Robbins-Mills Collection of Herbert Wendell Gleason Photographic Negatives, 1899-1937 Concord Free Public Library Special Collections |
Series III (332 glass, 378 film) is organized into two subseries: Towns and Cape Cod. Subseries are arranged alphabetically by town and then by date. Towns are listed in alphabetical order by the current name of the municipality along with section and village names. Cape Cod towns are listed as a separate subseries based on Gleason's original grouping.
Towns (section/village names in parentheses) include: Acton (Acton Centre), Bedford (West Bedford Station), Beverly (Beverly Farms), Billerica (Billerica Centre and North Billerica), Boston (Allston, Charlestown, East Boston, Franklin Park, and Jamaica Plain), Boxboro (East Boxboro), Boxford, Carlisle, Chelmsford (North Chelmsford), Cohasset, Danvers, Essex, Gloucester (West Gloucester), Gosnold (Nashon Island), Hull, Ipswich, Lakeville, Lancaster, Lexington, Lincoln (South Lincoln), Lowell, Lynn (Lynn Woods), Lynnfield, Malden, Marblehead (Marblehead Neck), Medford, Middleboro, Milton, Nahant, New Bedford, North Andover, Peabody, Plymouth, Princeton, Revere, Rockport (Folly Cove and Loblolly Cove), Saugus, Scituate (North Scituate), Sterling (West Sterling), Stoneham, Sudbury (North Sudbury), Swampscott, Taunton, Topsfield, Tyngsboro, Wakefield (Montrose), Waltham (Waverley Oaks), Wayland (Cochituate), Wenham, Weston (Hastings and Silverhill), Westminister, Williamstown, and Winthrop.
Cape Cod towns include: Chatham (North Chatham, South Chatham, and West Chatham), Eastham, Harwich, Harwichport, Orleans (South Orleans), Provincetown, Truro (North Truro), and Wellfleet.
Subjects include bodies of water (brooks, bays, falls, ponds, and rivers); boats; botanicals (flowers, plants, and trees); buildings and structures (including bridges, dams, lighthouses, life-saving stations, and windmills); cemeteries; houses and farms; landscape features (boulders, hills, mountains, and rocks); natural phenomena (cloud effects, frost on windows, sand wavelets, and shell snow drifts); miscellaneous; monuments and historic markers; portraits; and Thoreauviana.
Bodies of water include the Concord, Shawsheen, Stillwater, and Sudbury Rivers, and Flint's Pond (Lincoln). Botanical images include individual flowers in vases, wildflowers, and ornamentals including roses from Mrs. Harriet Foote's rose garden (photographed in Boston). Mrs. Foote was a well-known rose gardener and author of books about roses. (For more images of Mrs. Foote's roses, see Series V.)

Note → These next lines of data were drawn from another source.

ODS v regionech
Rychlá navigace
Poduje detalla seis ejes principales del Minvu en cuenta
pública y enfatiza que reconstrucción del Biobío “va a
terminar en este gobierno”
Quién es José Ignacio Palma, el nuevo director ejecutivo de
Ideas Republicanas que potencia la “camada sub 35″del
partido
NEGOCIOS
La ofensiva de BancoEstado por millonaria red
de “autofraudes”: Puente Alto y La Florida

Bridges include Baker Bridge (Lincoln), Sherman's Bridge (Sudbury), and Stillwater Bridge (Lancaster). Gleason photographed several lighthouses along the Massachusetts coast including the "Bug" Lights (Ipswich), Gurnett Light (Plymouth), Highland Light (North Truro), Nauset Light (Eastham), Nix's Mate (Boston), and Minot's Ledge Light (Scituate).
Landscape features include: Folly Hill (Danvers), Reeve's Hill (Sudbury), Tilton Hill (Ipswich); Mt. Anne (West Gloucester) and Mt. Wachusett (Lancaster). Houses and farms include: DeCordova House (Lincoln), Nash Homestead (Lynnfield), Spaulding's Farm (Carlisle), and D. Ricketson's "Shanty" (New Bedford). Monuments and historic markers include: the Walter Haynes Garrison House Site Marker, Minuteman Boulder and Parker Monument (Lexington), Revolutionary Soldiers Monument (Acton Centre), and Truro Monument (Truro).
Thoreau-related images includes a copy of Thoreau's last letter to Daniel Ricketson and a photograph of Thoreau's flute on a music rack made by Walton Ricketson. Cape Cod images include: buildings (the Pamet River and Cahoon's Life-saving Stations, windmills at Chatham and Eastham, the Atwood House (Chatham) and old Ryder House in Truro); landscape features including "clay pounds" (North Truro), and herring ponds (Wellfleet); and plants, including bayberries, beach grass and poverty grass.
Individual portraits include: C.F. "Fred" Carter (Lexington), Gertrude Clark (Williamstown), Jackie and Sally Snelling (Gleason's relatives), and Amy Tenney and Prof. Tenney (Williamstown). Professor Tenney was a friend of Gleason's and professor at Williams College (Gleason's alma mater). Some images were used for Thoreau illustrations.